Page layout parsing data:
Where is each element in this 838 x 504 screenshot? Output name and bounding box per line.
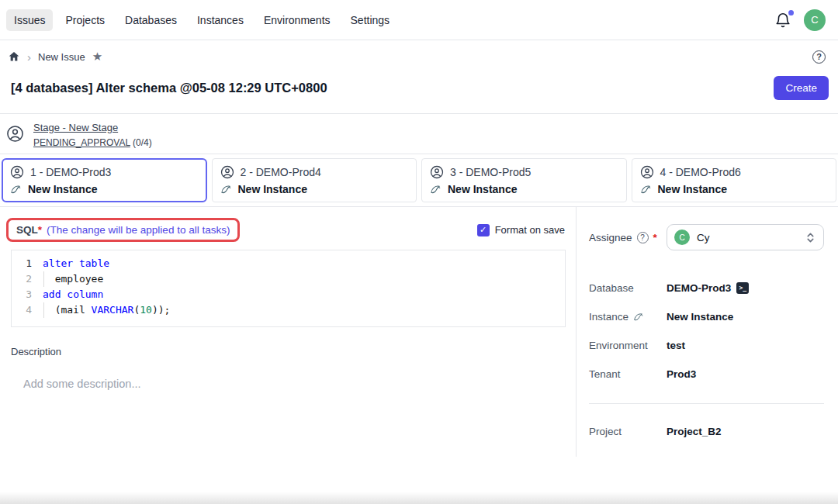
home-icon[interactable] <box>8 50 20 63</box>
notification-dot <box>788 10 794 16</box>
breadcrumb-current[interactable]: New Issue <box>38 51 85 63</box>
star-icon[interactable]: ★ <box>92 50 102 64</box>
assignee-help-icon[interactable]: ? <box>637 232 649 243</box>
person-circle-icon <box>430 165 444 179</box>
task-instance: New Instance <box>448 183 517 195</box>
database-engine-icon <box>430 184 442 195</box>
assignee-label: Assignee ? * <box>589 232 667 243</box>
page-title: [4 databases] Alter schema @05-08 12:29 … <box>11 81 327 95</box>
required-asterisk: * <box>38 224 42 236</box>
environment-label: Environment <box>589 340 667 351</box>
breadcrumb-chevron-icon: › <box>27 50 31 64</box>
line-number: 4 <box>12 302 43 318</box>
required-asterisk: * <box>653 232 657 243</box>
code-line: 3 add column <box>12 287 565 302</box>
assignee-select[interactable]: C Cy <box>667 224 824 250</box>
description-label: Description <box>11 346 565 357</box>
nav-item-issues[interactable]: Issues <box>6 9 53 31</box>
task-instance: New Instance <box>658 183 727 195</box>
code-line: 1 alter table <box>12 256 565 271</box>
database-value: DEMO-Prod3 <box>667 282 731 294</box>
top-nav: Issues Projects Databases Instances Envi… <box>0 0 838 40</box>
issue-detail-panel: SQL* (The change will be applied to all … <box>0 207 576 457</box>
select-chevron-icon <box>805 232 816 243</box>
sql-label: SQL* <box>16 224 42 236</box>
issue-sidebar: Assignee ? * C Cy Database DEMO-Prod3 >_… <box>576 207 838 457</box>
tenant-label: Tenant <box>589 368 667 380</box>
help-icon[interactable]: ? <box>812 50 826 64</box>
line-number: 1 <box>12 256 43 271</box>
description-input[interactable]: Add some description... <box>23 378 565 390</box>
task-card-2[interactable]: 2 - DEMO-Prod4 New Instance <box>212 158 417 202</box>
task-card-4[interactable]: 4 - DEMO-Prod6 New Instance <box>632 158 837 202</box>
database-engine-icon <box>220 184 232 195</box>
nav-item-databases[interactable]: Databases <box>117 9 185 31</box>
format-on-save-label: Format on save <box>495 224 565 236</box>
assignee-avatar: C <box>674 230 690 245</box>
title-row: [4 databases] Alter schema @05-08 12:29 … <box>0 73 838 109</box>
main-nav: Issues Projects Databases Instances Envi… <box>6 9 397 31</box>
database-engine-icon <box>10 184 22 195</box>
person-circle-icon <box>6 125 24 143</box>
instance-label: Instance <box>589 311 667 323</box>
terminal-icon[interactable]: >_ <box>736 282 749 294</box>
task-instance: New Instance <box>238 183 307 195</box>
instance-value: New Instance <box>667 311 733 323</box>
task-card-3[interactable]: 3 - DEMO-Prod5 New Instance <box>421 158 627 202</box>
nav-item-environments[interactable]: Environments <box>256 9 338 31</box>
create-button[interactable]: Create <box>774 76 829 100</box>
task-label: 3 - DEMO-Prod5 <box>450 166 531 178</box>
project-value: Project_B2 <box>667 426 722 437</box>
task-label: 2 - DEMO-Prod4 <box>241 166 321 178</box>
format-on-save-toggle[interactable]: ✓ Format on save <box>477 224 565 236</box>
bottom-edge-shadow <box>0 492 838 504</box>
sql-note: (The change will be applied to all tasks… <box>47 224 230 236</box>
stage-status-link[interactable]: PENDING_APPROVAL <box>33 137 130 148</box>
database-engine-icon <box>640 184 652 195</box>
breadcrumb: › New Issue ★ ? <box>0 40 838 73</box>
sql-editor[interactable]: 1 alter table 2 employee 3 add column 4 … <box>11 250 566 327</box>
sidebar-divider <box>589 403 824 404</box>
person-circle-icon <box>640 165 654 179</box>
code-line: 2 employee <box>12 271 565 287</box>
sql-label-highlight: SQL* (The change will be applied to all … <box>6 218 240 242</box>
code-line: 4 (mail VARCHAR(10)); <box>12 302 565 318</box>
check-icon: ✓ <box>480 225 487 235</box>
person-circle-icon <box>10 165 24 179</box>
task-card-1[interactable]: 1 - DEMO-Prod3 New Instance <box>2 158 207 202</box>
tenant-value: Prod3 <box>667 368 696 380</box>
stage-name-link[interactable]: Stage - New Stage <box>33 122 118 133</box>
database-engine-icon <box>633 312 644 323</box>
task-instance: New Instance <box>28 183 97 195</box>
nav-item-projects[interactable]: Projects <box>57 9 113 31</box>
nav-item-settings[interactable]: Settings <box>343 9 398 31</box>
environment-value: test <box>667 340 685 351</box>
task-cards: 1 - DEMO-Prod3 New Instance 2 - DEMO-Pro… <box>0 154 838 207</box>
project-label: Project <box>589 426 667 437</box>
avatar[interactable]: C <box>804 9 826 31</box>
stage-progress: (0/4) <box>133 137 152 148</box>
assignee-value: Cy <box>697 232 710 243</box>
task-label: 4 - DEMO-Prod6 <box>660 166 741 178</box>
bell-icon[interactable] <box>774 12 791 29</box>
checkbox-checked-icon[interactable]: ✓ <box>477 224 490 236</box>
line-number: 2 <box>12 271 43 287</box>
person-circle-icon <box>220 165 234 179</box>
task-label: 1 - DEMO-Prod3 <box>30 166 111 178</box>
nav-item-instances[interactable]: Instances <box>189 9 251 31</box>
database-label: Database <box>589 282 667 294</box>
stage-section: Stage - New Stage PENDING_APPROVAL (0/4) <box>0 113 838 154</box>
line-number: 3 <box>12 287 43 302</box>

### WHAT TO DO
Output every line of the records exactly, excluding all pictures.

### SOLUTION FOR THIS PROBLEM
Where is each element in this 838 x 504 screenshot? Output name and bounding box per line.
home-icon[interactable] <box>8 50 20 63</box>
notification-dot <box>788 10 794 16</box>
breadcrumb-current[interactable]: New Issue <box>38 51 85 63</box>
star-icon[interactable]: ★ <box>92 50 102 64</box>
assignee-help-icon[interactable]: ? <box>637 232 649 243</box>
person-circle-icon <box>430 165 444 179</box>
task-instance: New Instance <box>448 183 517 195</box>
database-engine-icon <box>430 184 442 195</box>
assignee-label: Assignee ? * <box>589 232 667 243</box>
page-title: [4 databases] Alter schema @05-08 12:29 … <box>11 81 327 95</box>
required-asterisk: * <box>38 224 42 236</box>
environment-label: Environment <box>589 340 667 351</box>
breadcrumb-chevron-icon: › <box>27 50 31 64</box>
line-number: 4 <box>12 302 43 318</box>
required-asterisk: * <box>653 232 657 243</box>
code-line: 3 add column <box>12 287 565 302</box>
assignee-select[interactable]: C Cy <box>667 224 824 250</box>
description-label: Description <box>11 346 565 357</box>
nav-item-issues[interactable]: Issues <box>6 9 53 31</box>
task-instance: New Instance <box>658 183 727 195</box>
code-line: 1 alter table <box>12 256 565 271</box>
database-value: DEMO-Prod3 <box>667 282 731 294</box>
top-nav: Issues Projects Databases Instances Envi… <box>0 0 838 40</box>
issue-detail-panel: SQL* (The change will be applied to all … <box>0 207 576 457</box>
select-chevron-icon <box>805 232 816 243</box>
sql-label: SQL* <box>16 224 42 236</box>
issue-sidebar: Assignee ? * C Cy Database DEMO-Prod3 >_… <box>576 207 838 457</box>
tenant-label: Tenant <box>589 368 667 380</box>
help-icon[interactable]: ? <box>812 50 826 64</box>
line-number: 1 <box>12 256 43 271</box>
description-input[interactable]: Add some description... <box>23 378 565 390</box>
task-card-2[interactable]: 2 - DEMO-Prod4 New Instance <box>212 158 417 202</box>
task-card-4[interactable]: 4 - DEMO-Prod6 New Instance <box>632 158 837 202</box>
database-engine-icon <box>220 184 232 195</box>
nav-item-databases[interactable]: Databases <box>117 9 185 31</box>
format-on-save-label: Format on save <box>495 224 565 236</box>
assignee-avatar: C <box>674 230 690 245</box>
title-row: [4 databases] Alter schema @05-08 12:29 … <box>0 73 838 109</box>
main-nav: Issues Projects Databases Instances Envi… <box>6 9 397 31</box>
database-engine-icon <box>10 184 22 195</box>
person-circle-icon <box>6 125 24 143</box>
instance-label: Instance <box>589 311 667 323</box>
terminal-icon[interactable]: >_ <box>736 282 749 294</box>
task-instance: New Instance <box>238 183 307 195</box>
instance-value: New Instance <box>667 311 733 323</box>
task-card-3[interactable]: 3 - DEMO-Prod5 New Instance <box>421 158 627 202</box>
nav-item-environments[interactable]: Environments <box>256 9 338 31</box>
create-button[interactable]: Create <box>774 76 829 100</box>
task-label: 3 - DEMO-Prod5 <box>450 166 531 178</box>
project-value: Project_B2 <box>667 426 722 437</box>
task-label: 2 - DEMO-Prod4 <box>241 166 321 178</box>
format-on-save-toggle[interactable]: ✓ Format on save <box>477 224 565 236</box>
bottom-edge-shadow <box>0 492 838 504</box>
sql-note: (The change will be applied to all tasks… <box>47 224 230 236</box>
stage-status-link[interactable]: PENDING_APPROVAL <box>33 137 130 148</box>
database-engine-icon <box>640 184 652 195</box>
breadcrumb: › New Issue ★ ? <box>0 40 838 73</box>
sql-editor[interactable]: 1 alter table 2 employee 3 add column 4 … <box>11 250 566 327</box>
sidebar-divider <box>589 403 824 404</box>
person-circle-icon <box>640 165 654 179</box>
code-line: 2 employee <box>12 271 565 287</box>
sql-label-highlight: SQL* (The change will be applied to all … <box>6 218 240 242</box>
code-line: 4 (mail VARCHAR(10)); <box>12 302 565 318</box>
check-icon: ✓ <box>480 225 487 235</box>
person-circle-icon <box>10 165 24 179</box>
task-card-1[interactable]: 1 - DEMO-Prod3 New Instance <box>2 158 207 202</box>
tenant-value: Prod3 <box>667 368 696 380</box>
stage-name-link[interactable]: Stage - New Stage <box>33 122 118 133</box>
database-engine-icon <box>633 312 644 323</box>
task-instance: New Instance <box>28 183 97 195</box>
nav-item-projects[interactable]: Projects <box>57 9 113 31</box>
nav-item-settings[interactable]: Settings <box>343 9 398 31</box>
environment-value: test <box>667 340 685 351</box>
task-cards: 1 - DEMO-Prod3 New Instance 2 - DEMO-Pro… <box>0 154 838 207</box>
project-label: Project <box>589 426 667 437</box>
avatar[interactable]: C <box>804 9 826 31</box>
stage-progress: (0/4) <box>133 137 152 148</box>
assignee-value: Cy <box>697 232 710 243</box>
task-label: 4 - DEMO-Prod6 <box>660 166 741 178</box>
bell-icon[interactable] <box>774 12 791 29</box>
checkbox-checked-icon[interactable]: ✓ <box>477 224 490 236</box>
line-number: 2 <box>12 271 43 287</box>
person-circle-icon <box>220 165 234 179</box>
task-label: 1 - DEMO-Prod3 <box>30 166 111 178</box>
nav-item-instances[interactable]: Instances <box>189 9 251 31</box>
database-label: Database <box>589 282 667 294</box>
stage-section: Stage - New Stage PENDING_APPROVAL (0/4) <box>0 113 838 154</box>
line-number: 3 <box>12 287 43 302</box>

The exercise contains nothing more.